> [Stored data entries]
════════════════════
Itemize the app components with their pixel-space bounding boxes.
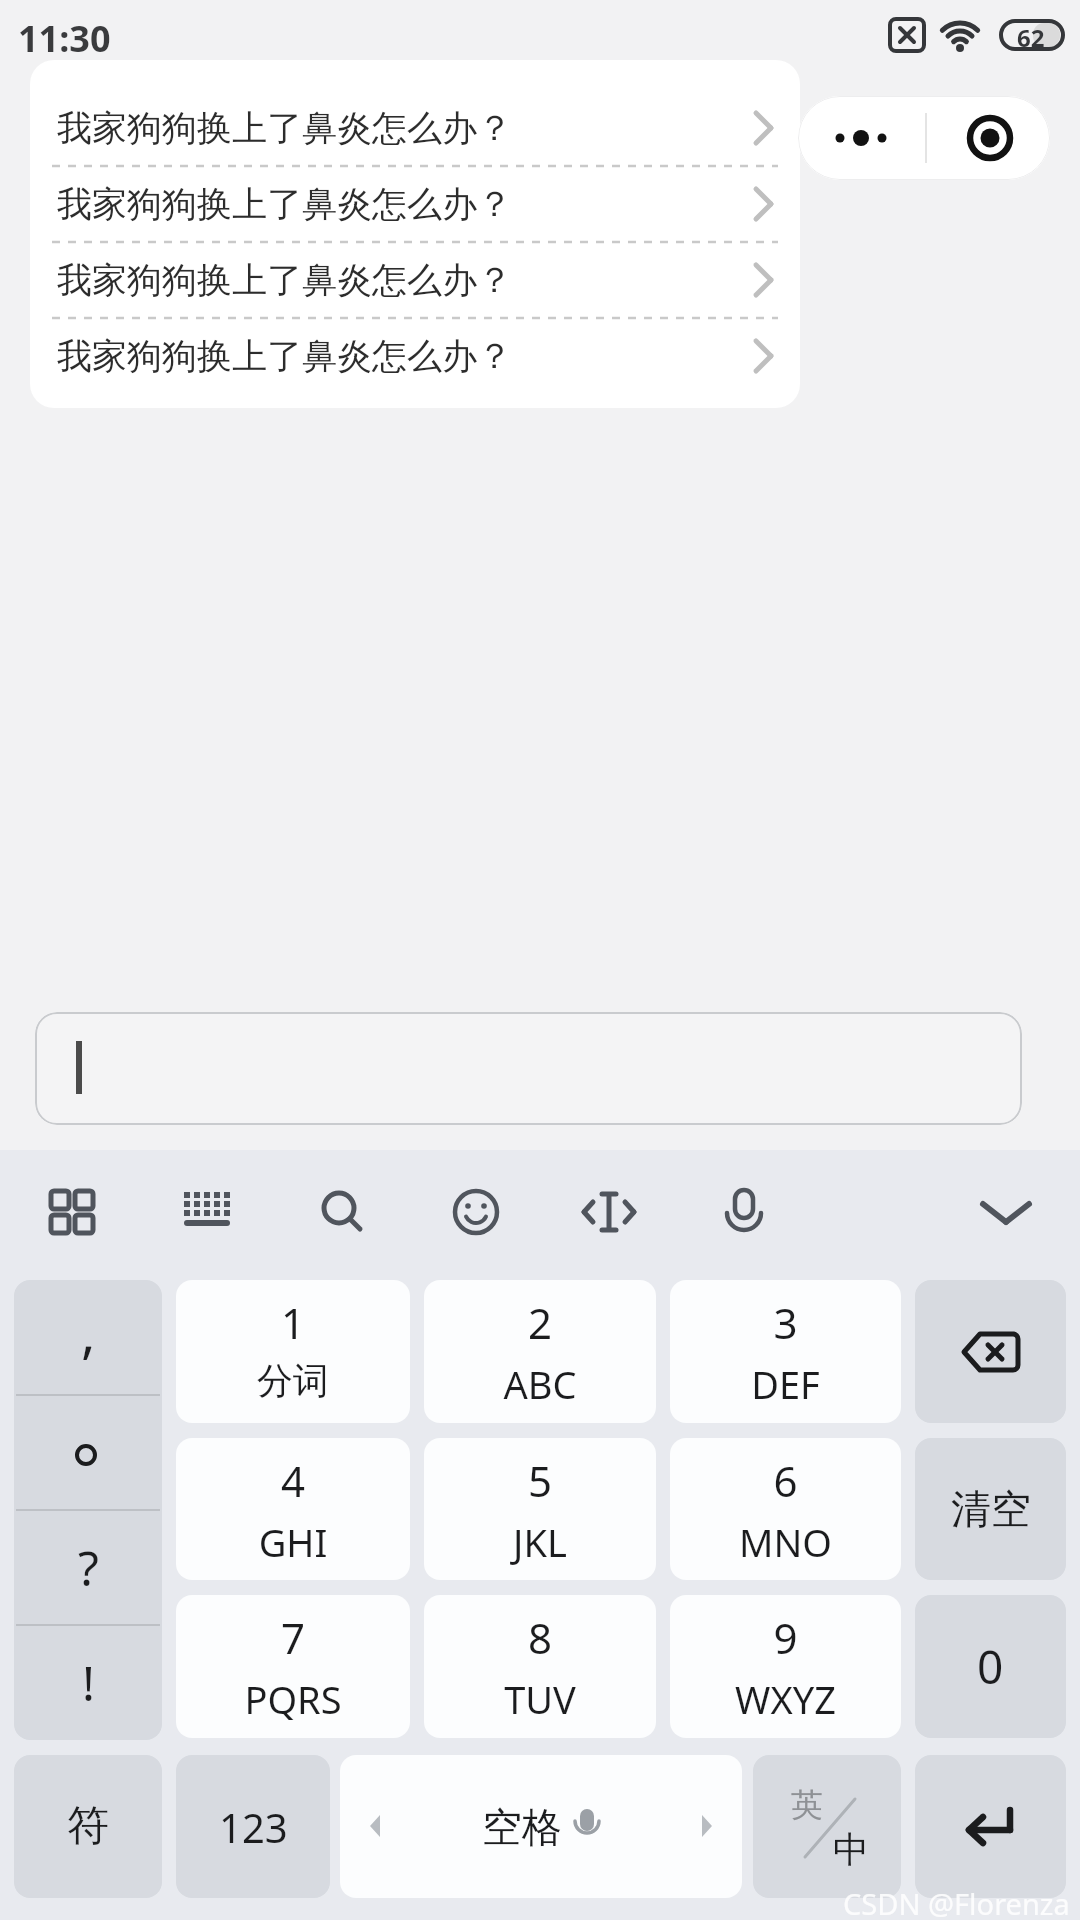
button[interactable]: 1: [176, 1280, 410, 1423]
button[interactable]: 清空: [915, 1438, 1066, 1580]
button[interactable]: 符: [14, 1755, 162, 1898]
staticText: WXYZ: [670, 1673, 901, 1725]
staticText: MNO: [670, 1516, 901, 1568]
staticText: 分词: [176, 1358, 410, 1403]
button[interactable]: 9: [670, 1595, 901, 1738]
staticText: PQRS: [176, 1673, 410, 1725]
button[interactable]: [442, 1178, 510, 1246]
staticText: ,: [81, 1295, 96, 1369]
staticText: 中: [833, 1827, 869, 1872]
button[interactable]: 2: [424, 1280, 656, 1423]
button[interactable]: ,: [14, 1280, 162, 1395]
staticText: DEF: [670, 1358, 901, 1410]
button[interactable]: [710, 1178, 778, 1246]
button[interactable]: 0: [915, 1595, 1066, 1738]
button[interactable]: 4: [176, 1438, 410, 1580]
staticText: 9: [670, 1609, 901, 1666]
staticText: 我家狗狗换上了鼻炎怎么办？: [57, 258, 512, 302]
button[interactable]: [308, 1178, 376, 1246]
staticText: 4: [176, 1452, 410, 1509]
button[interactable]: [924, 96, 1050, 180]
staticText: !: [82, 1650, 95, 1715]
staticText: 我家狗狗换上了鼻炎怎么办？: [57, 334, 512, 378]
button[interactable]: ?: [14, 1510, 162, 1625]
staticText: 1: [176, 1294, 410, 1351]
staticText: 2: [424, 1294, 656, 1351]
staticText: 123: [219, 1800, 288, 1854]
staticText: 3: [670, 1294, 901, 1351]
button[interactable]: 3: [670, 1280, 901, 1423]
staticText: TUV: [424, 1673, 656, 1725]
staticText: 空格: [482, 1802, 562, 1852]
button[interactable]: 我家狗狗换上了鼻炎怎么办？: [30, 90, 800, 166]
staticText: 7: [176, 1609, 410, 1666]
button[interactable]: [915, 1755, 1066, 1898]
button[interactable]: 8: [424, 1595, 656, 1738]
staticText: 我家狗狗换上了鼻炎怎么办？: [57, 106, 512, 150]
button[interactable]: [173, 1178, 241, 1246]
button[interactable]: [915, 1280, 1066, 1423]
staticText: 5: [424, 1452, 656, 1509]
button[interactable]: 123: [176, 1755, 330, 1898]
button[interactable]: [38, 1178, 106, 1246]
staticText: 英: [791, 1785, 823, 1825]
staticText: 6: [670, 1452, 901, 1509]
button[interactable]: !: [14, 1625, 162, 1740]
staticText: 8: [424, 1609, 656, 1666]
button[interactable]: [798, 96, 924, 180]
staticText: 符: [67, 1800, 109, 1853]
staticText: 62: [1017, 21, 1061, 54]
button[interactable]: [972, 1178, 1040, 1246]
staticText: ABC: [424, 1358, 656, 1410]
button[interactable]: 我家狗狗换上了鼻炎怎么办？: [30, 318, 800, 394]
staticText: 我家狗狗换上了鼻炎怎么办？: [57, 182, 512, 226]
button[interactable]: 我家狗狗换上了鼻炎怎么办？: [30, 166, 800, 242]
staticText: JKL: [424, 1516, 656, 1568]
staticText: CSDN @Florenza: [843, 1884, 1070, 1920]
staticText: 11:30: [18, 14, 111, 63]
button[interactable]: 空格: [340, 1755, 742, 1898]
staticText: 清空: [951, 1484, 1031, 1534]
button[interactable]: [575, 1178, 643, 1246]
button[interactable]: 英: [753, 1755, 901, 1898]
button[interactable]: [35, 1012, 1022, 1125]
staticText: 0: [977, 1635, 1004, 1698]
staticText: ?: [78, 1535, 99, 1600]
button[interactable]: 6: [670, 1438, 901, 1580]
button[interactable]: [14, 1395, 162, 1510]
button[interactable]: 5: [424, 1438, 656, 1580]
button[interactable]: 7: [176, 1595, 410, 1738]
staticText: GHI: [176, 1516, 410, 1568]
button[interactable]: 我家狗狗换上了鼻炎怎么办？: [30, 242, 800, 318]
════════════════════
When a line of the data holds the string "我家狗狗换上了鼻炎怎么办", pick it out and copy it.

> [RESULT OF THE EXERCISE]
staticText: 我家狗狗换上了鼻炎怎么办？: [57, 258, 512, 302]
staticText: 我家狗狗换上了鼻炎怎么办？: [57, 334, 512, 378]
button[interactable]: 我家狗狗换上了鼻炎怎么办？: [30, 90, 800, 166]
staticText: 我家狗狗换上了鼻炎怎么办？: [57, 106, 512, 150]
button[interactable]: 我家狗狗换上了鼻炎怎么办？: [30, 318, 800, 394]
staticText: 我家狗狗换上了鼻炎怎么办？: [57, 182, 512, 226]
button[interactable]: 我家狗狗换上了鼻炎怎么办？: [30, 166, 800, 242]
button[interactable]: 我家狗狗换上了鼻炎怎么办？: [30, 242, 800, 318]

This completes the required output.